To: "Harold Fuchs" <[EMAIL PROTECTED]>
Cc: <[email protected]>
Sent: Thursday, February 24, 2005 2:46 PM
Subject: Re: Audio?
Not with Win2K Pro. However, if the remote machine is WinXP Pro, or Windows Server 2003, you can use Remote Desktop (RDP) to log in remotely. This not only brings the sounds locally, but you will have direct access to both the local and remote drives for file transfer, and printing from applications on the remote box can go to your local printer.
Another point, however, is that VNC and RDP do not play well together...
rdp is pretty slick, and has one monumental important feature that until rdp only vnc had, a plain text, autoloading, config file.
ie: you can have a cgi on a web site that generates vnc (or rdp) config files that the user can "click on" and boom they are in. Awsome for getting into remote sites that have dhcp dsl/cable connections and easier & more reliable than dyndns, sort of home grown dyndns without bothering with DNS at all. Remote machine just sends a little netcat or wget request to trigger a the cgi from cron or windows scheduler, cgi overwrites a index.html and one or more .vnc files in a per-customer directory in htdocs. Then you have a web page that has a "login" button that always works, with no dyndns.org and the cron job is much lighter simpler and thus more reliable than any of the dyndns updaters I ever saw. I've been using tightvnc and this cgi to give myself convenient access to all my clients for years. Can't do any such thing with pcanywhere. Only recently I discovered rdp has a plain text config file that auto-launches the client just like tightvnc's .vnc files.
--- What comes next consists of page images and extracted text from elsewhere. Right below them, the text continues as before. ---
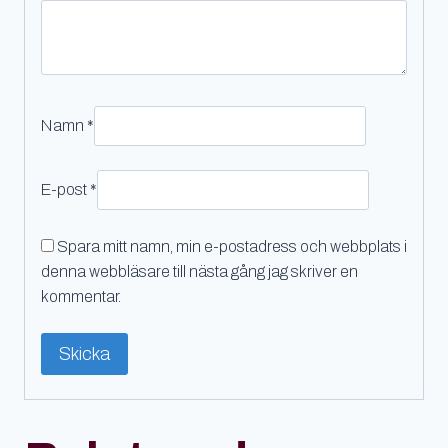
Namn
*
E-post
*
Spara mitt namn, min e-postadress och webbplats i
denna webbläsare till nästa gång jag skriver en
kommentar.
This means you can do the same thing with rdp and no need to install extra software most of the time.
Bad thing though:
You log in via rdp, you gain control of the session and begin to work, and Bang, you can be ejected without any warning at any time by someone else logging in. It doesn't ask you "shall I let this jerk take over?" It doesn't warn the new connection "someone is logged in are you sure you want to crash them out ungracefully?" It doesn't have the ability to share the session, it just lets the new connection blast away the existing connection without blinking.
Also, I can and do connect to the vnc sites from my palmos phone, any of my unix/linux/bsd/mac boxes... I think there is actually a rdp client for linux, but I doubt for palmos, and I doubt it would be easy for me to build the linux client under sco which I actually use 99% more than linux, etc... as slick as rdp is, it's still just more typical swill from bill.
Harold Fuchs wrote:
I run VNC viewer and connect to my server.
I run a server-side web browser that connects to a radio station.
The sound from the station is audible through the server's speakers.
Is there some way to make the sound available through the viewer's speakers?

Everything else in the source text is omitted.